Kelly Davies realised she could use young people to help clubs build capacity and implement strategies which they couldn’t necessarily invest in because they didn’t have the finances. Kelly Davies was born to football. Her father, who ran a food packaging business, played for Rhyl and she was a season ticket holder at Liverpool from the age of six.

By Chris Kelsey

Ms Davies, who was born in Abergele, Conwy in 1984, used to play football with her father in the back garden. But for a young girl growing up in North Wales in the 1990s there were not many opportunities to play football.

“I ended up playing five a side, then someone in the leisure centre told my Dad there were Welsh trials and I should go because I could obviously hold my own. Within two weeks I was in with the under-14s,” she said.

She started to play more regularly because she was recognised as something of a talent.

“I went to Bangor City football club training all the time,” she said.

She got into the under-18 squad at age of 15, then had a break. The manager of the Welsh senior ladies team was the Arsenal captain. She was offered an opportunity when she reached 16 to go down to Arsenal full-time, to study in the morning and train in the afternoon.

“If I hadn’t gone to Arsenal I would have fallen by the wayside probably. It was a big move at 16 to leave home and go to London not knowing anybody,” she said.

She carried on with the arrangement at Arsenal until she was 18, becoming in turn captain of the Wales under-18 and under-19 squads, then breaking into the senior squad.

But at 18 she decided she wanted to go to university.

“I didn’t see myself as being a football coach, physiotherapist or fitness instructor. I wanted to pursue business, either in football or some other field,” she said.

“My Dad was a very successful businessman and I probably had a bit of that entrepreneurial spirit. I knew there weren’t that many women in football doing it.”

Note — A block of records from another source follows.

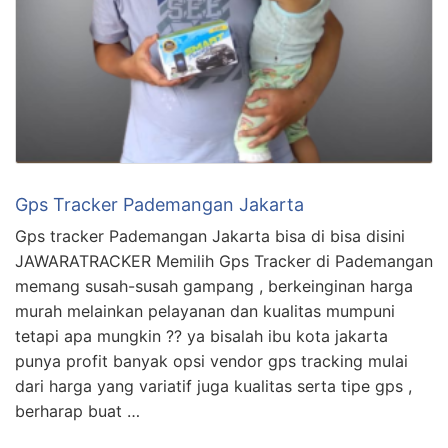
Gps Tracker Pademangan Jakarta
Gps tracker Pademangan Jakarta bisa di bisa disini
JAWARATRACKER Memilih Gps Tracker di Pademangan
memang susah-susah gampang , berkeinginan harga
murah melainkan pelayanan dan kualitas mumpuni
tetapi apa mungkin ?? ya bisalah ibu kota jakarta
punya profit banyak opsi vendor gps tracking mulai
dari harga yang variatif juga kualitas serta tipe gps ,
berharap buat …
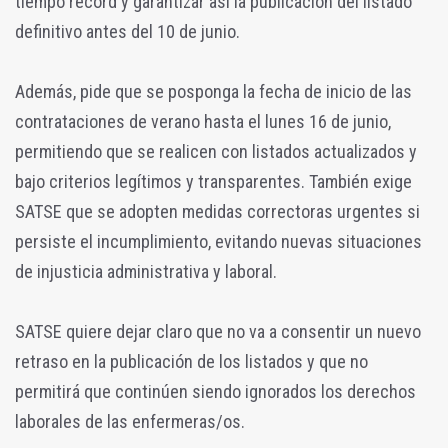
tiempo récord y garantizar así la publicación del listado
definitivo antes del 10 de junio.
Además, pide que se posponga la fecha de inicio de las
contrataciones de verano hasta el lunes 16 de junio,
permitiendo que se realicen con listados actualizados y
bajo criterios legítimos y transparentes. También exige
SATSE que se adopten medidas correctoras urgentes si
persiste el incumplimiento, evitando nuevas situaciones
de injusticia administrativa y laboral.
SATSE quiere dejar claro que no va a consentir un nuevo
retraso en la publicación de los listados y que no
permitirá que continúen siendo ignorados los derechos
laborales de las enfermeras/os.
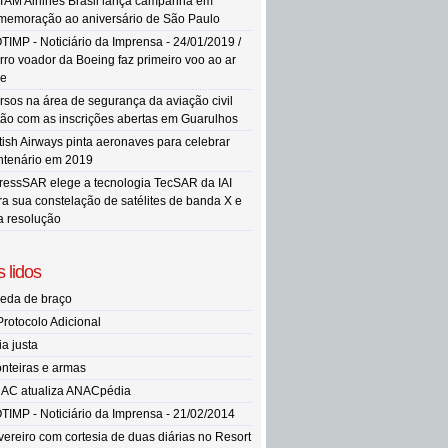
TAM Airlines Brasil lança campanha em
memoração ao aniversário de São Paulo
TIMP - Noticiário da Imprensa - 24/01/2019 /
rro voador da Boeing faz primeiro voo ao ar
re
rsos na área de segurança da aviação civil
tão com as inscrições abertas em Guarulhos
itish Airways pinta aeronaves para celebrar
ntenário em 2019
ressSAR elege a tecnologia TecSAR da IAI
ra sua constelação de satélites de banda X e
ta resolução
 lidos
eda de braço
Protocolo Adicional
ia justa
onteiras e armas
AC atualiza ANACpédia
TIMP - Noticiário da Imprensa - 21/02/2014
vereiro com cortesia de duas diárias no Resort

She went on a scholarship to Loughborough university to study sports science and business management.

At the same time she carried on playing football, leaving Arsenal now she was no longer living in London and playing for Liverpool instead.

It was at this time that she became interested in the community side of football.

Charlton Athletic asked her to go to South Africa. “I got involved in the community side of their programmes – gun and knife crime and community health in the morning, playing football in the afternoon. While there I saw how much the community trust was doing, a lot of things for health and education,” she said.

She went to Liverpool University to do an MBA in football industries, doing her dissertation on the viability of a commercial department for a football association.

“I looked at what commercial departments were like in football clubs at all levels,” she said.

“I came up with 10 areas, if you were effective in those areas and you implemented strategy, if you could make it financially sustainable it was worth investing in.”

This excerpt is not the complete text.